First published in Norway in 2017; published in translation by HarperVia on January 14, 2020
The End of the Ocean is told from two perspectives in alternating chapters. Signe’s story begins in the present. David’s begins about 20 years later, when a drought is threatening his life and that of his daughter Lou.
David, with his son, daughter, and wife Anna, left southern France to make his way to a camp. In light of the water shortage, David felt a responsibility to stay at the desalination plant where he worked, but the electricity upon which the plant depends is no longer reliable. It is ironic, he thinks, that coal-fired power plants contributed to global warming and thus to the water shortage, yet producing more fresh water depends on those same power plants. Seeing no end to the vicious cycle, Anna insists that they try their luck at a camp where they might at least be able to find food. A raging fire leaves them with little choice.

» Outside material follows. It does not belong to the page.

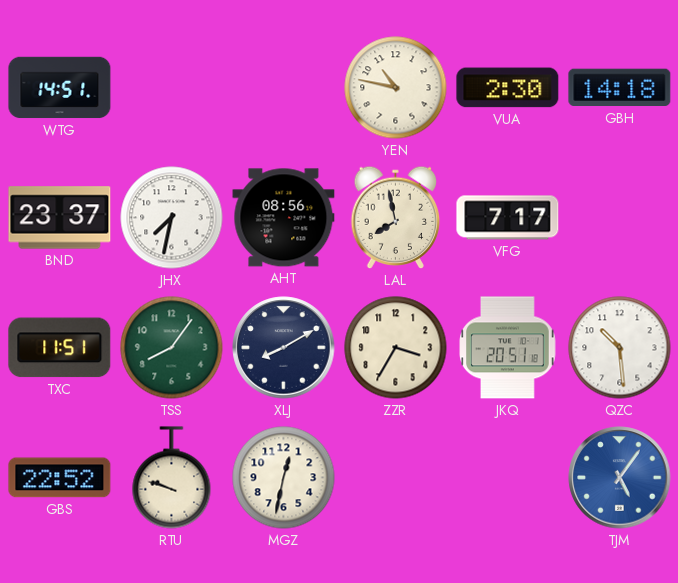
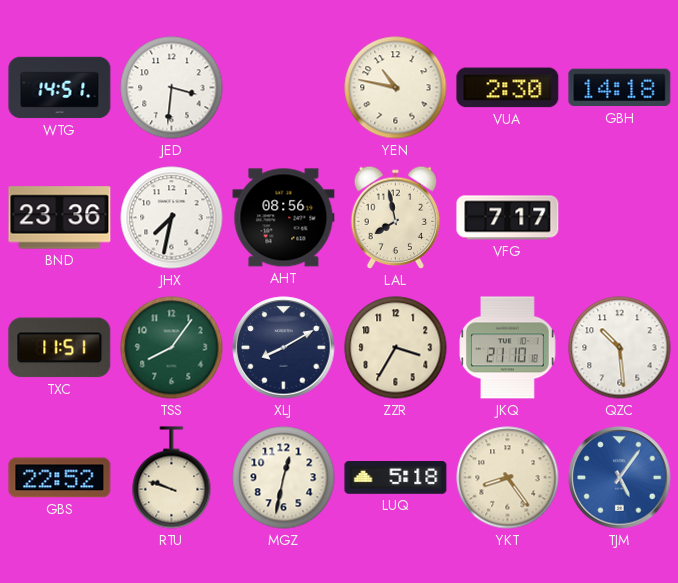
JED: none -> 3:31
BND: 23:37 -> 23:36
JKQ: 20:51 -> 21:10
LUQ: none -> 5:18
YKT: none -> 8:24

Before David’s story begins, David and Lou are separated from Anna and his son. David arrives at the camp and waits for his wife to appear. His story describes his tormented wait as the camp’s food and water supplies dwindle. His relationships with Lou and with a damaged woman named Marguerite who befriends Lou in the camp grow more difficult every day. Eventually their survival may depend on whether it rains again, filling a channel that will allow them to travel to the ocean, where David can use his expertise in desalination to provide them with water for the rest of their lives.
The present from which the elderly Signe narrates her story is lived on a boat that she sails from Norway to France. She plans to make a grand gesture with a load of glacier ice that, before she stole it, was intended for sale to the wealthy.

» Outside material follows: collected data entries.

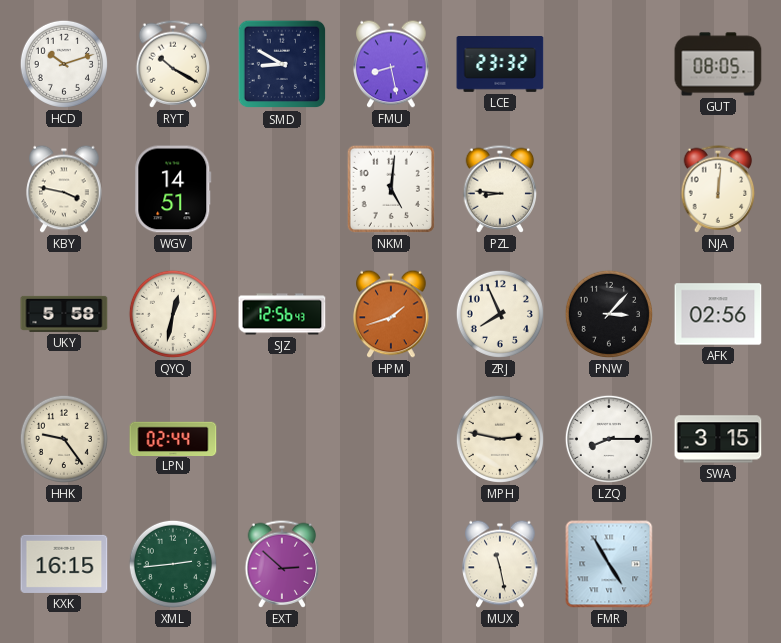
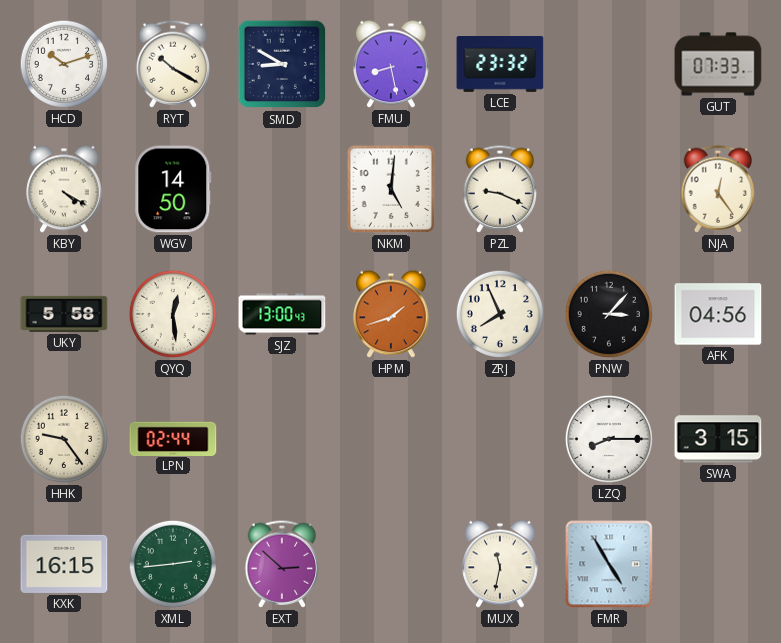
GUT: 08:05 -> 07:33
KBY: 3:47 -> 4:20
WGV: 14:51 -> 14:50
PZL: 8:46 -> 9:19
NJA: 12:01 -> 12:24
QYQ: 12:32 -> 12:29
SJZ: 12:56 -> 13:00
AFK: 02:56 -> 04:56
MPH: 2:47 -> none
MUX: 11:28 -> 11:32
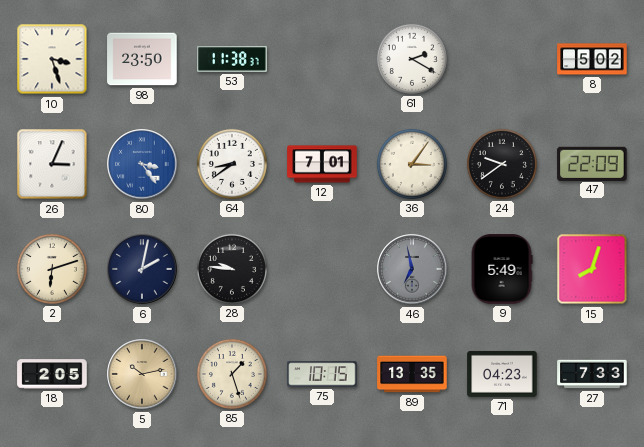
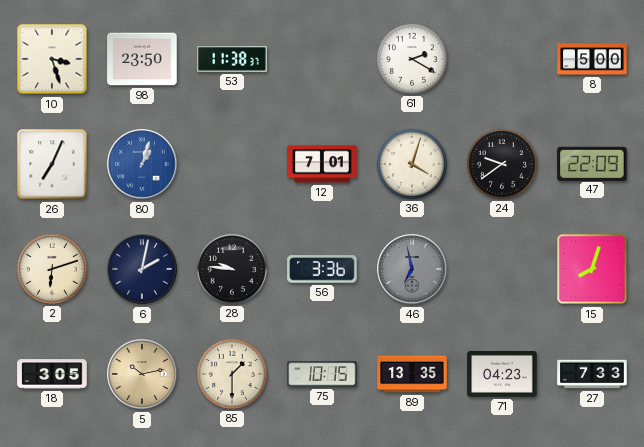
8: 5:02 -> 5:00
26: 3:04 -> 7:04
80: 3:24 -> 1:03
64: 8:39 -> none
36: 3:06 -> 4:03
56: none -> 3:36
9: 5:49 -> none
18: 2:05 -> 3:05
85: 1:27 -> 1:30
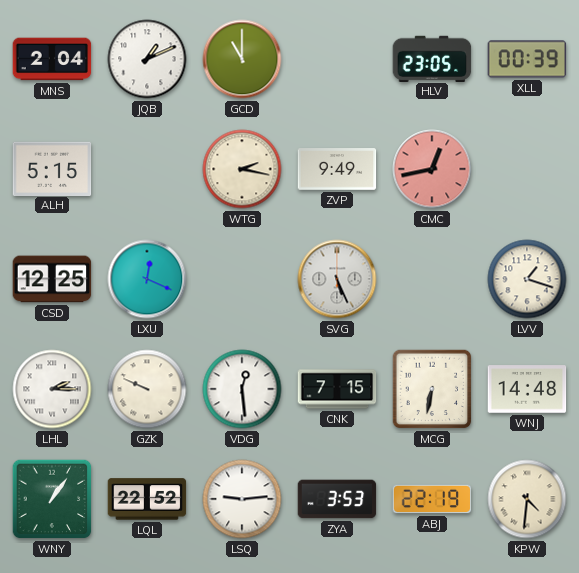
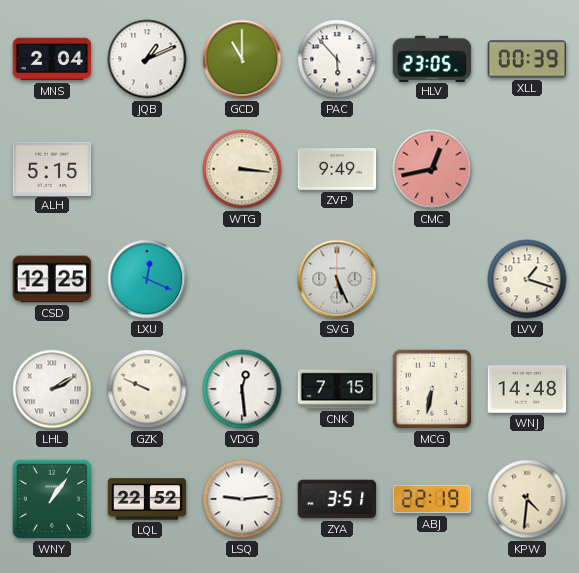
PAC: none -> 5:53
WTG: 2:17 -> 3:16
LHL: 2:15 -> 2:10
ZYA: 3:53 -> 3:51
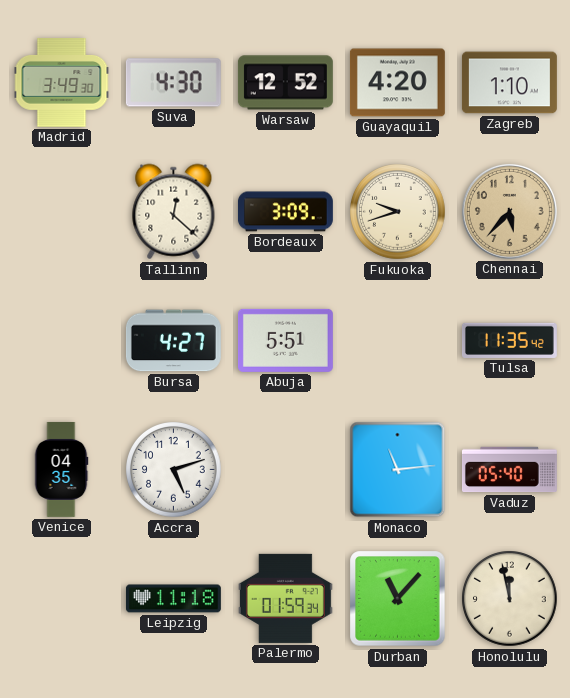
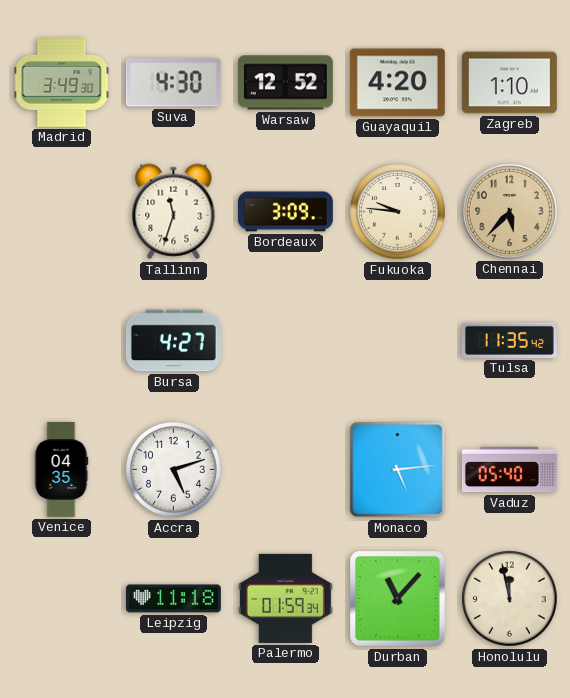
Tallinn: 12:22 -> 11:33
Fukuoka: 9:42 -> 9:46
Abuja: 5:51 -> none
Monaco: 11:14 -> 5:14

Much of Signe’s story is told in memory, adding a third time frame to the story. Signe grew up in a Norwegian village but made her life in Bergen. A company purchased water rights to the Sister Falls. It intended to divert the water to a power plant, destroying Norway’s most scenic waterfalls. Signe’s mother owns a significant share of the company. The plan will make her wealthy. Signe’s mother has already argued with her father about an earlier plan to divert the waters of a river, a plan that destroyed local agriculture.
Signe lived with Magnus, whose family lost its farm after the river ran dry. Magnus was an engineer who viewed the destruction of nature as inevitable, a sign of human grandeur. The rift between Signe’s parents will eventually replicate in Signe’s relationship with Magnus, as Signe’s long-term concern with the environment clashes with Magnus’ short-term desire to accumulate wealth. Signe’s protest against delivering pure glacier water to the wealthy when climate change threatens the availability of water for everyone begins the novel and plays a central role in its ending.

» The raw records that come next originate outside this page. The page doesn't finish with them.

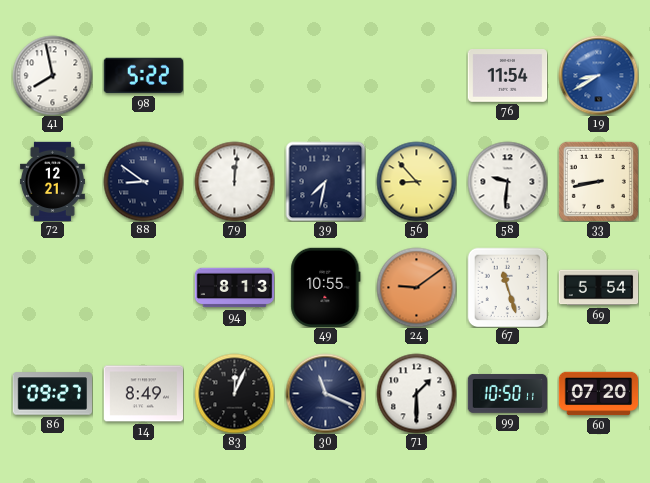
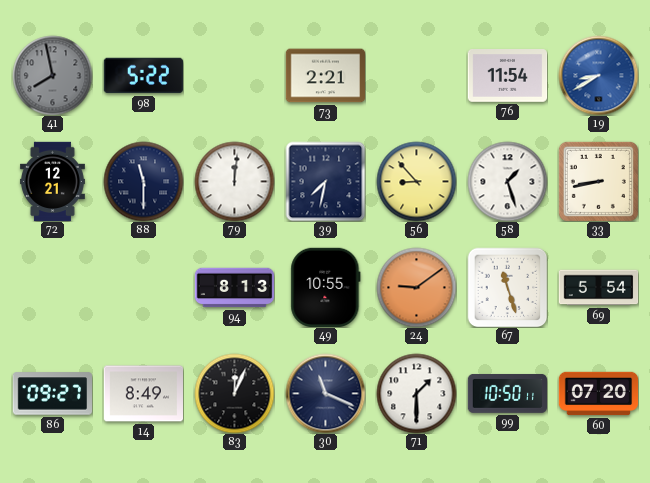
41 dial: white -> grey
73: none -> 2:21
88: 8:51 -> 11:30
58: 9:31 -> 1:27
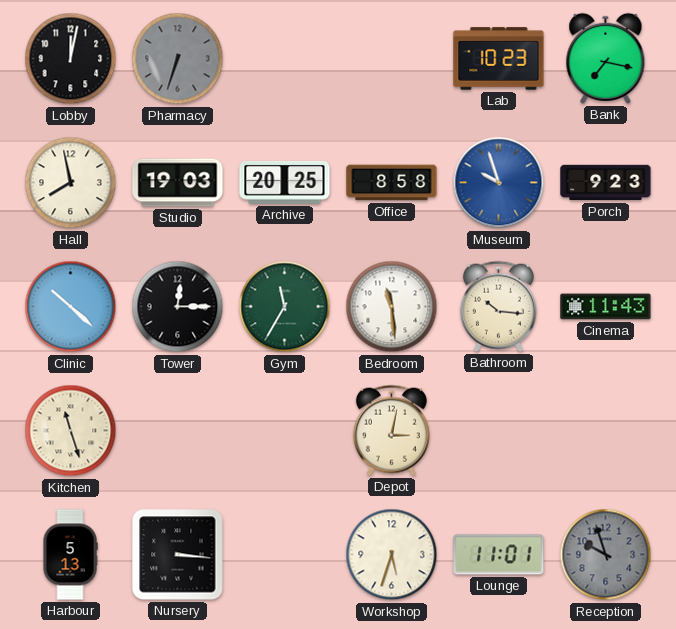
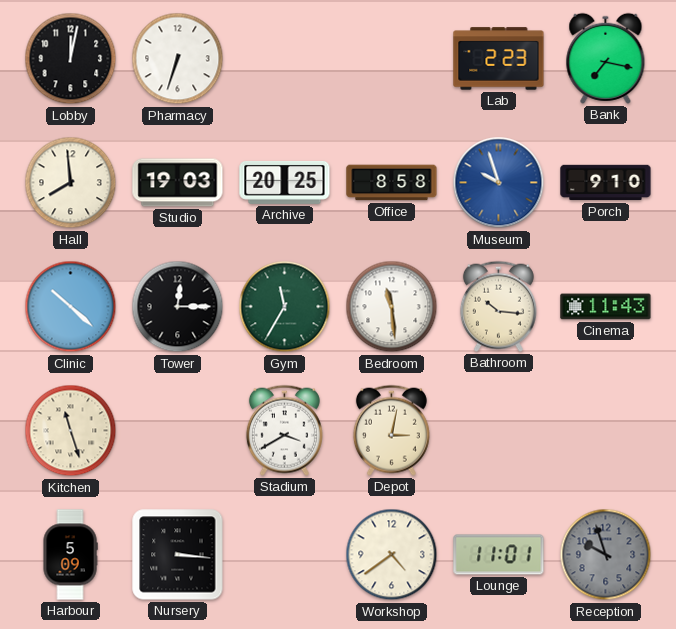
Pharmacy dial: grey -> white
Lab: 10:23 -> 2:23
Hall: 7:58 -> 7:59
Porch: 9:23 -> 9:10
Stadium: none -> 3:40
Harbour: 5:13 -> 5:09
Workshop: 5:33 -> 4:39
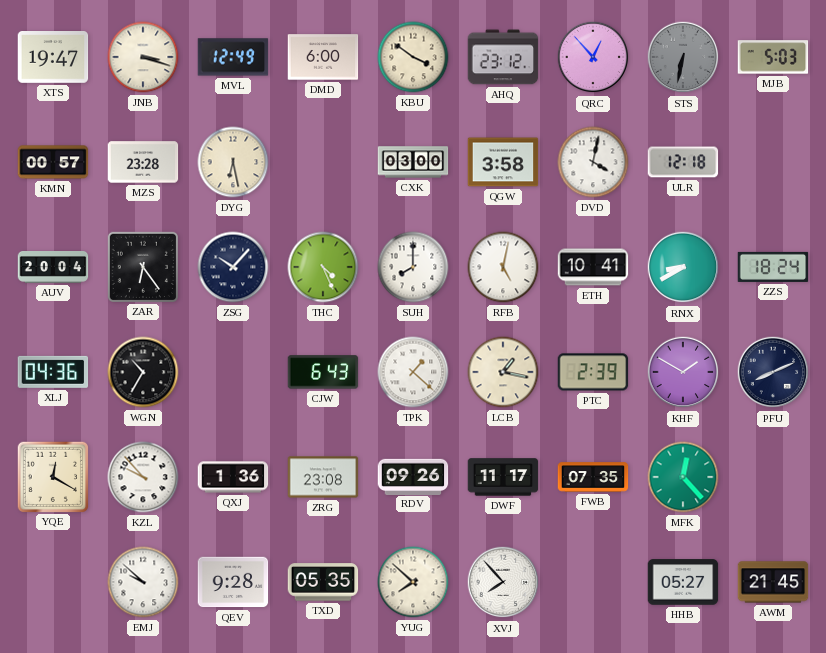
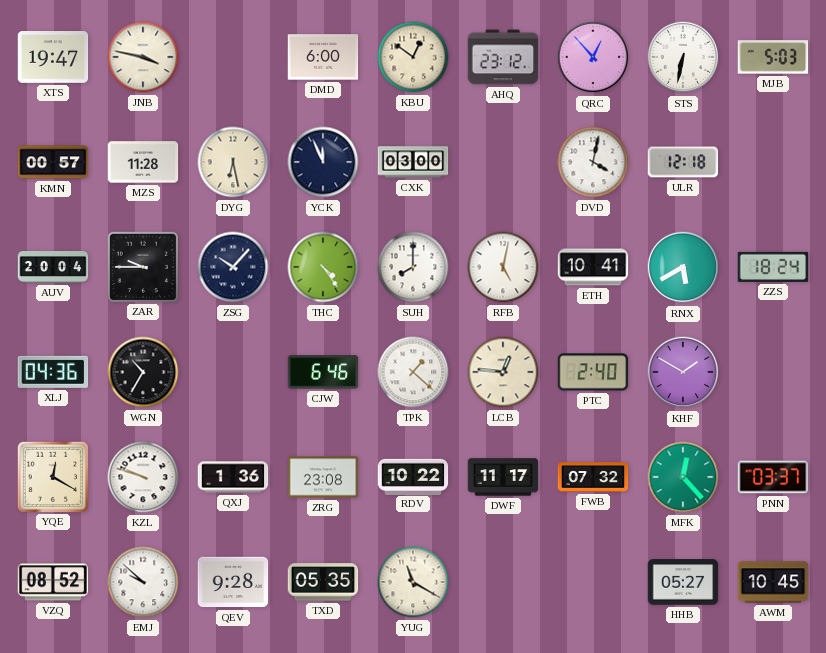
JNB: 3:18 -> 3:47
MVL: 12:49 -> none
KBU: 3:51 -> 12:51
STS dial: grey -> white
MZS: 23:28 -> 11:28
YCK: none -> 11:56
QGW: 3:58 -> none
ZAR: 6:24 -> 9:45
THC: 4:26 -> 4:24
RNX: 8:40 -> 5:40
CJW: 6:43 -> 6:46
LCB: 1:17 -> 12:46
PTC: 2:39 -> 2:40
PFU: 8:11 -> none
KZL: 9:53 -> 9:48
RDV: 09:26 -> 10:22
FWB: 07:35 -> 07:32
PNN: none -> 03:37
VZQ: none -> 08:52
YUG: 7:52 -> 11:20
XVJ: 7:53 -> none
AWM: 21:45 -> 10:45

The End of the Ocean is a cautionary story of environmental destruction, but emotional honesty is the novel’s strength. The novel imagines good people making hard choices, compelling the reader to share each character’s agony. Can Signe bear to give birth to Magnus’ baby? Can David allow Marguerite into his life if sharing a dwindling water supply with her will threaten Lou’s survival? If short-term survival is a fundamentally selfish act, is it better not to prolong one’s life?
The reader will spot the ending that ties the two stories together long before it arrives, but it is the ending that the reader will want. The novel builds suspense in both timelines while raising the kind of serious ethical questions that book club members might enjoy debating.